═══ INPUT

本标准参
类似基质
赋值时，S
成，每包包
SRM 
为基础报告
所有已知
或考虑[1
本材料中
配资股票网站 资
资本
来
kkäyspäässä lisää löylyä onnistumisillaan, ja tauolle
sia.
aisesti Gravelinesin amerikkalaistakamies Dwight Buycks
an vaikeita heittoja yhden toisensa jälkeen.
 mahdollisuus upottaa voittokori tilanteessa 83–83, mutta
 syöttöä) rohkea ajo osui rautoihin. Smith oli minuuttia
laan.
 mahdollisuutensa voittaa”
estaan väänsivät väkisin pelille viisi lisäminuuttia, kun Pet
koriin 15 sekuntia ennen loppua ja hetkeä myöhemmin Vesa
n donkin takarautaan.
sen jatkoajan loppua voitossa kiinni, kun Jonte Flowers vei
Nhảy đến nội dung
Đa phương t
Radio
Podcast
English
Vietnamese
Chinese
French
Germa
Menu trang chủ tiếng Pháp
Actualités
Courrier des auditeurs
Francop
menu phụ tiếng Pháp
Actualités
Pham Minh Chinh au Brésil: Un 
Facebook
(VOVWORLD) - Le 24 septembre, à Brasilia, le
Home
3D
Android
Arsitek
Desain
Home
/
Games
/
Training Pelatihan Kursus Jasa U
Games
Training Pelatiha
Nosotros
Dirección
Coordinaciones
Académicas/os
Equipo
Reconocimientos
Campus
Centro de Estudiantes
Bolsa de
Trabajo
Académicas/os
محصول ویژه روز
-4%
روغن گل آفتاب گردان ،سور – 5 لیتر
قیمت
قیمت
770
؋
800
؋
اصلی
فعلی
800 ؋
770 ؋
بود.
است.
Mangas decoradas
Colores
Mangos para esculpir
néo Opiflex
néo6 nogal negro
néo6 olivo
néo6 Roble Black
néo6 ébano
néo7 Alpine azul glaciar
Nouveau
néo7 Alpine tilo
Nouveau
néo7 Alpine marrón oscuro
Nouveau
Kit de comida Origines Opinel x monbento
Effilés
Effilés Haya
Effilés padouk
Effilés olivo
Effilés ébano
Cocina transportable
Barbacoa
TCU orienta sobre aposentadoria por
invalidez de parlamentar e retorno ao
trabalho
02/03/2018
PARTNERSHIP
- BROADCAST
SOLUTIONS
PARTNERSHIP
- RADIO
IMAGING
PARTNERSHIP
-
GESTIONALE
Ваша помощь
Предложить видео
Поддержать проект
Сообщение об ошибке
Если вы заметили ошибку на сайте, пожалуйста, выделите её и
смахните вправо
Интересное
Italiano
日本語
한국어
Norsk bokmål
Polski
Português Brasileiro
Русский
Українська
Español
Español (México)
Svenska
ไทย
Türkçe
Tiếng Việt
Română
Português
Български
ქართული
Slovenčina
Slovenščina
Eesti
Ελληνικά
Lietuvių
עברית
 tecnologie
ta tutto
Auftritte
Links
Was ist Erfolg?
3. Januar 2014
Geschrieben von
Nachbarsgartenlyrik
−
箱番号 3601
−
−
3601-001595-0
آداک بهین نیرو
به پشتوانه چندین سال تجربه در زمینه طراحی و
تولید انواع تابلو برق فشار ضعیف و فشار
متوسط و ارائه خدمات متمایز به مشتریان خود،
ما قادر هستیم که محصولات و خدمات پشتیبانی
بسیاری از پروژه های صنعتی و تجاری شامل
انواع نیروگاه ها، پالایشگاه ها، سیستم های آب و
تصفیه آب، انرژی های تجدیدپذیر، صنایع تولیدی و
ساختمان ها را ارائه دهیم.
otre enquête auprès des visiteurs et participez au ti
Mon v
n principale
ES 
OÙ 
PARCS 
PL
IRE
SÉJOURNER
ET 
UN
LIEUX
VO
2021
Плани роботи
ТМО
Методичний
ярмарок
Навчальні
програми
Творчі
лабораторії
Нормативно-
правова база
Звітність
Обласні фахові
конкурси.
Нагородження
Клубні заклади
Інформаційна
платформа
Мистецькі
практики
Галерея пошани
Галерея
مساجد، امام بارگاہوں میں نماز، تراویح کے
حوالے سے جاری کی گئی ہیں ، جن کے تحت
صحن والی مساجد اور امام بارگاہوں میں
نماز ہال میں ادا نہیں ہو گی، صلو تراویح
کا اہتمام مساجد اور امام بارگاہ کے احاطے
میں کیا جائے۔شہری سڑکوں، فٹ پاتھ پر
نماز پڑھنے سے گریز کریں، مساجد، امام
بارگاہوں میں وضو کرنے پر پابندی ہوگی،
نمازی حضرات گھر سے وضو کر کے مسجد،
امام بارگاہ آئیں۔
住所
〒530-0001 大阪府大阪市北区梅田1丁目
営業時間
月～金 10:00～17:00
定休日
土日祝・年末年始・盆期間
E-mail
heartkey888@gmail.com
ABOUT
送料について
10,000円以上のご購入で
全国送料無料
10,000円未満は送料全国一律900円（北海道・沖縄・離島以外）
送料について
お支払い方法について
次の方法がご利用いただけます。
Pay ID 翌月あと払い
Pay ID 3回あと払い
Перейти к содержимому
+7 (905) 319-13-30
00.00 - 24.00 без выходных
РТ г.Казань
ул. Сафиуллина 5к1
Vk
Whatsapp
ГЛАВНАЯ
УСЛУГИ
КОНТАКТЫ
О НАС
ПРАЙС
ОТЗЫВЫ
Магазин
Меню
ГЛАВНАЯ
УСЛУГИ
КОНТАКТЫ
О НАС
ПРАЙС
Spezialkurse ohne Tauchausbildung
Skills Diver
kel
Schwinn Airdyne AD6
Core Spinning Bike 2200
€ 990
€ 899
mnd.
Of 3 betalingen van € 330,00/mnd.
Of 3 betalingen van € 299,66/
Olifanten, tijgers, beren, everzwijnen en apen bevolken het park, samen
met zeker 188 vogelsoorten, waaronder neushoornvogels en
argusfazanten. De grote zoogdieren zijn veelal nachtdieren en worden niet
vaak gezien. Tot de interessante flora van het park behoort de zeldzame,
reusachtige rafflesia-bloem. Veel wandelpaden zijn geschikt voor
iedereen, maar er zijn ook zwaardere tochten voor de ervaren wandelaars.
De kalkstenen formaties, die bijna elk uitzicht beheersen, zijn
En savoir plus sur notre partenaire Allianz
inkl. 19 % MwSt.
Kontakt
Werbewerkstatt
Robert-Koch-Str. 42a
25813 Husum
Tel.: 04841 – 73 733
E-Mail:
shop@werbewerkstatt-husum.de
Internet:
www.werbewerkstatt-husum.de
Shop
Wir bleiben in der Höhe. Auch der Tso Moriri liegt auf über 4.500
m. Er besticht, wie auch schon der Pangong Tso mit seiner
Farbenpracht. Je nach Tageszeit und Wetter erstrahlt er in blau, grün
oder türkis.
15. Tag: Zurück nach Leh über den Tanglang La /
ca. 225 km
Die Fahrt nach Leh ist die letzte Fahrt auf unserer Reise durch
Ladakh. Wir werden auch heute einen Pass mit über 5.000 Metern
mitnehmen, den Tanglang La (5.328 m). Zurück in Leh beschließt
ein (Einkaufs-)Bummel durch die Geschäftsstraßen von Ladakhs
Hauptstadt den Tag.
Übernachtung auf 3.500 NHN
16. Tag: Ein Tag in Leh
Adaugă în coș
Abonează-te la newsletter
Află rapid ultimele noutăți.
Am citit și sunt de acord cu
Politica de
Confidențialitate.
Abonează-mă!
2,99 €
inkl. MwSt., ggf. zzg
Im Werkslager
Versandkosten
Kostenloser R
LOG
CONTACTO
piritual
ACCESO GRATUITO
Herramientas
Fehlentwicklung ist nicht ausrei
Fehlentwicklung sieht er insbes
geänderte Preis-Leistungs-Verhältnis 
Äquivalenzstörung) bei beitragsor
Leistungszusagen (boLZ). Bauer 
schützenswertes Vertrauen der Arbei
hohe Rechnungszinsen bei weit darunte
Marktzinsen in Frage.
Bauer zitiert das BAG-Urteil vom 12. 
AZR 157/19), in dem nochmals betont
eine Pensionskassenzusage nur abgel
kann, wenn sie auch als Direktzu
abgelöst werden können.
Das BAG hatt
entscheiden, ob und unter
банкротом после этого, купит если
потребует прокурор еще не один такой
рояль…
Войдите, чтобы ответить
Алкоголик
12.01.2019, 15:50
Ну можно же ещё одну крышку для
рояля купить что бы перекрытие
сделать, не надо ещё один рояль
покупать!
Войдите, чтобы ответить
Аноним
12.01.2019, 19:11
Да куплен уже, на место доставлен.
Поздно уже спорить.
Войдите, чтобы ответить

══════

• **ACTIVITY**:
Pick out all lines from the data above in which the word "park" appears.

• **REPLY TO THE TASK**:
Olifanten, tijgers, beren, everzwijnen en apen bevolken het park, samen
vaak gezien. Tot de interessante flora van het park behoort de zeldzame,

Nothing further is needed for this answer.